12 whole fresh heads of garlic unpeeled
1 lb mixed cured olives
16 oz jar of marinated red peppers
1 lb dry salami, sliced or whole5 whole medium artichokes
1/2 lb wedge of Gorgonzola cheese
2 Baguettes or rustic breads of your choice
2 cups extra virgin olive oil
3/4 cup balsamic vinegar
1/2 cup coarse sea salt
1 orange, sliced
Small bunch of Italian parsley
Reserve 3 tablespoons of olive oil to drizzle

Antipasti is a traditional Italian way to begin a meal or works wonderfully as a meal in itself. What I love about serving an Antipasti is that every family’s recipe is unique and you can make it your own with your favorite ingredients. The best part about entertaining with an Antipasti is the social connections that occur. It is a very humbling and personal experience to begin a meal with everyone sharing from one platter.
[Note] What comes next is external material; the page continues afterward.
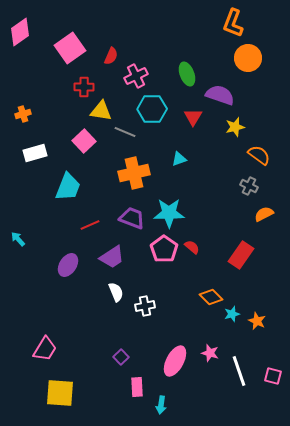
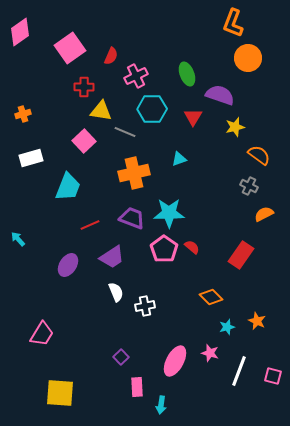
white rectangle at (35, 153): moved 4 px left, 5 px down
cyan star at (232, 314): moved 5 px left, 13 px down
pink trapezoid at (45, 349): moved 3 px left, 15 px up
white line at (239, 371): rotated 40 degrees clockwise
Begin by slicing the top quarter of each garlic clove and discard or reserve. Cover baking sheet with foil and coat foil with ¼ cup of olive oil. In mixing bowl, put garlic with skin on, 2 tablespoons of coarse sea salt and ¼ cup olive oil and toss to coat evenly. Place garlic cut side down on baking sheet, cover with foil. Bake at 200 F for 4 hours. Let cool at room temperature and reserve in refrigerator until ready to use. Bring to room temperature before serving. For the artichokes, wash and cut stems flat to bottom of the artichokes. Slice them in half and remove thistle with spoon from center. Place in the same bowl as garlic cloves, toss with ¼ cup olive oil and salt. On preheated BBQ grill or griddle, place artichoke hearts cut side down and grill until golden brown (approximately four minutes). Turn each artichoke with tongs to hold petals together. Continue grilling round side of artichoke on low heat for an additional 5 minutes. Set aside and cool at room temperature. Drain olive mixture and combine peeled garlic tops from roasted garlic. Sprinkle with fresh Italian herbs and orange slices. Reserve for plating. Drain and plate roasted peppers. Remove casing from salami and slice ¾ of the salami to your desired thickness leaving ¼ of whole salami for presentation. Drizzle 2 tablespoons of olive oil over artichokes. Put remaining olive oil in dipping bowl. On a diagonal angle, slice your choice of breads and cheese. Serve adjacent or on the same serving platter as rest of ingredients. Use anything that you feel is interesting to you. In dipping bowl, combine remaining 1 ½ cups olive oil and  float balsamic vinegar over oil. Antipasti should be served from room temperature to chilled. Prepare your platter up to one day ahead including pre slicing your breads and storing in air tight containers. Keep covered and bring to room temperature 30 minutes before guests arrive and place breads 10 minutes before arrival. Enjoy!